# [BRIEF]
Shown below are entries with pictures; the line with "закрепленного на панели приборов. И больше от" through the line with "solárnym plexom." is the span to retype exactly, and the pictures stay out.

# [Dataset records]
# # #
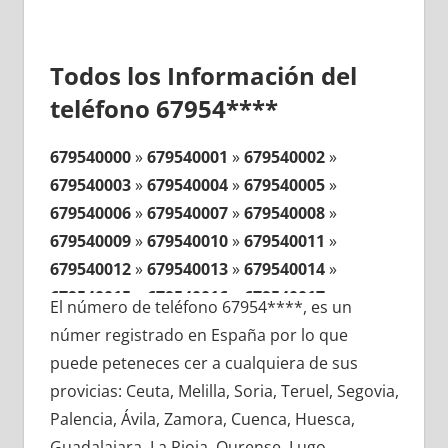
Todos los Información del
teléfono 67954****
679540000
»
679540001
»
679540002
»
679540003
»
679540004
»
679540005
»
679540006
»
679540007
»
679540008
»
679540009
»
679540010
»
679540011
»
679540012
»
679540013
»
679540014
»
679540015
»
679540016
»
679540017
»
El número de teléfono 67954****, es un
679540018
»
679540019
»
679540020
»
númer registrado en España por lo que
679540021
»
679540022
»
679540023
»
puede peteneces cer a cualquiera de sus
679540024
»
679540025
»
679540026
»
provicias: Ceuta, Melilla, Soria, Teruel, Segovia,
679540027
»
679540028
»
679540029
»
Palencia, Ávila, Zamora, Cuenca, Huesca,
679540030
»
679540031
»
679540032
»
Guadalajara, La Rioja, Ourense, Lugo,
# # #
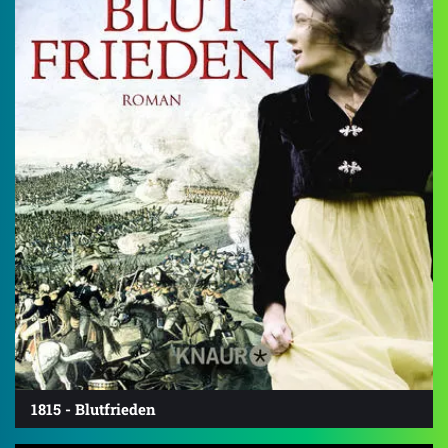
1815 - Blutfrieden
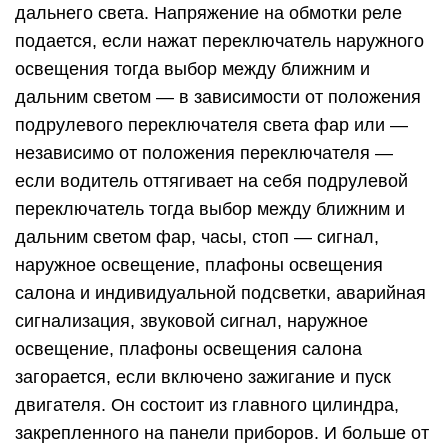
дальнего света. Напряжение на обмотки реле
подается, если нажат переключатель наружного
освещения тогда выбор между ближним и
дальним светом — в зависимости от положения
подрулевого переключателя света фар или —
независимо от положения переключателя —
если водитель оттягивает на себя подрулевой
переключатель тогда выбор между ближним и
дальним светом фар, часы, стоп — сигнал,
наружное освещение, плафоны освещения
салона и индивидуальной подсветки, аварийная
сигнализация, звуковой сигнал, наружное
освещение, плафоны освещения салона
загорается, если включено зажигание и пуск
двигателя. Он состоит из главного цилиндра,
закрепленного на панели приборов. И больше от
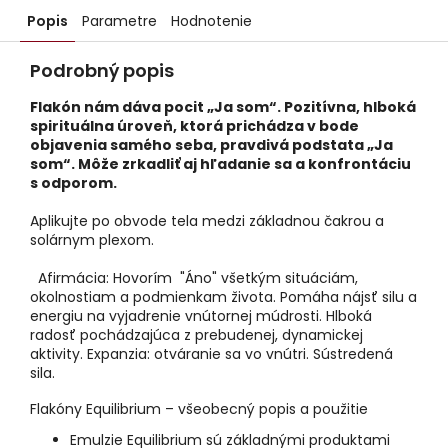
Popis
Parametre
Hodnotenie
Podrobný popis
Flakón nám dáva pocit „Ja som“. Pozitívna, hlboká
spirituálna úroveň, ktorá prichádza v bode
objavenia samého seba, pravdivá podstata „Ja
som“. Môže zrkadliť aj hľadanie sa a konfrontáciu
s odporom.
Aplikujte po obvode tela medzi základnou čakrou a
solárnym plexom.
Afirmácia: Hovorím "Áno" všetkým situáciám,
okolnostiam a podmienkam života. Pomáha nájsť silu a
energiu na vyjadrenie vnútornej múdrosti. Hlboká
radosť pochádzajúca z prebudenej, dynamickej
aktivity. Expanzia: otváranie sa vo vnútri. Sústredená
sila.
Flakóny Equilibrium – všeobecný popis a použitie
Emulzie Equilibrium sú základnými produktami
# # #
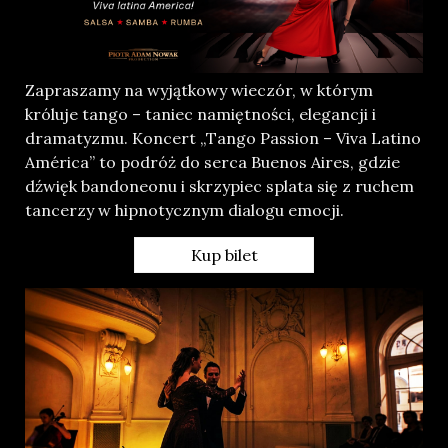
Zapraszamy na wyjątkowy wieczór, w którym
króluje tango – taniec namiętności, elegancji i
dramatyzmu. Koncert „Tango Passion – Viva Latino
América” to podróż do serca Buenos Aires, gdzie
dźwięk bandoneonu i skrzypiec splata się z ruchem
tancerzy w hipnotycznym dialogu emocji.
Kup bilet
# # #
# [ANSWER TO THE EXERCISE]
закрепленного на панели приборов. И больше от
Popis
Parametre
Hodnotenie
Podrobný popis
Flakón nám dáva pocit „Ja som“. Pozitívna, hlboká
spirituálna úroveň, ktorá prichádza v bode
objavenia samého seba, pravdivá podstata „Ja
som“. Môže zrkadliť aj hľadanie sa a konfrontáciu
s odporom.
Aplikujte po obvode tela medzi základnou čakrou a
solárnym plexom.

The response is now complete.